The two fleets commenced an inconclusive cannonade which lasted until past mid-morning. Then Carpellan, losing patience, ordered his boats to close up on the Prussian Merkur and Jupiter. A struggle that ended with the opponents closed and engaged in hand-to-hand fighting with the two Prussian ships captured, and the rest of the front Prussian line, the König v. Preussen, Prinz Wilhelm, Prinz Heinrich, and the Prinz v. Preussen, together with the Neptun and the Mars, cut off by a rapid Swedish pursuit. Overhauled, they were quickly captured, while the four remaining Prussian Espings fled to the west.8 In this naval action, marked by major shifting about among the vessels, the Swedes, minus the Cåbilliou, Delphin, Stor, and the Svärdfisk, aided by nine gunboats (which pursued some newly visible unidentified ships to the southern horizon),9 gained the victory. Prussian losses were all but three of their lightest craft, 132 soldiers, 358 sailors captured, and some 30 men killed or wounded.10 The Swedes lost a reported 13 killed, 31 wounded, and one small vessel sunk. The tussle had lasted some four hours. In that short space of time, most of the Prussian naval effort in the whole war up to that point had been dealt a nearly crippling blow.

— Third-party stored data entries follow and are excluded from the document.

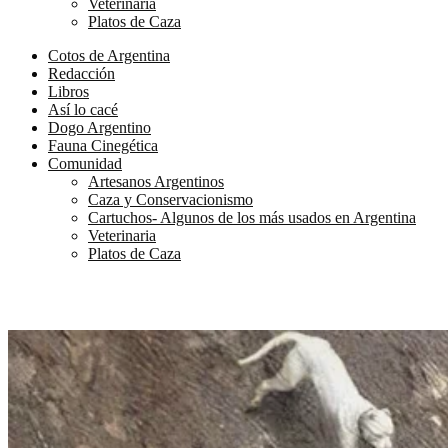
Veterinaria
Platos de Caza
Cotos de Argentina
Redacción
Libros
Así lo cacé
Dogo Argentino
Fauna Cinegética
Comunidad
Artesanos Argentinos
Caza y Conservacionismo
Cartuchos- Algunos de los más usados en Argentina
Veterinaria
Platos de Caza
La caza, ese chivo expiatorio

The Swedes, meanwhile, continued to campaign actively on land as well. With the Frisches Haff passing gradually under the control of the Swedish fleet, General Fersen, with some 4,000 men, advanced from Wölgast (August 18) to take up a blocking post on the island of Usedom. The foot soldiers were transported to the island by the Swedish vessels. The minimal Prussian forces opposed to him—mostly hussars who were not inclined to fight—were forced back, enough so that Swinemünde was compromised by the transportation of Swedish artillery to the island. August 21, Fersen took up a blocking post at Kaminke, beyond which the Prussians had pressed. The bluecoats on the island were now confined wholly to Swinemünde. At hand, holding the West Redoubt and the enclosures facing Wollin Island, Lt.-Col. Prentz was leading some 450 men. There was precious little time for preparation. The extent of those arrangements involved a brisk reconnaissance of the defenses of Swinemünde on August 24, which produced little collateral damage. On August 27, before dawn, Swedish batteries began a pounding of the enemy lines from the sea. Swedish land batteries joined in the crescendo, and a meaningful attack was launched by Major Anrep, along with Meherfeldt’s grenadiers. Supporting this cast, the Västgöta Cuirassiers and the Abolans Infantry unit made sure of the venture.11 This charge gradually pressed the bluecoats at Swinemünde back on the West Redoubt, although a significant body of Prussians continued to resist. Lt.-Col. Prentz, with a part of his force (50 men, including four regimental guns), was nabbed by the Swedes, who wasted no time in attacking the West Redoubt (into which the remaining Prussians had sought shelter). Although the latter was more like a true fortress than most in the region, the Prussian defenses were not up to snuff.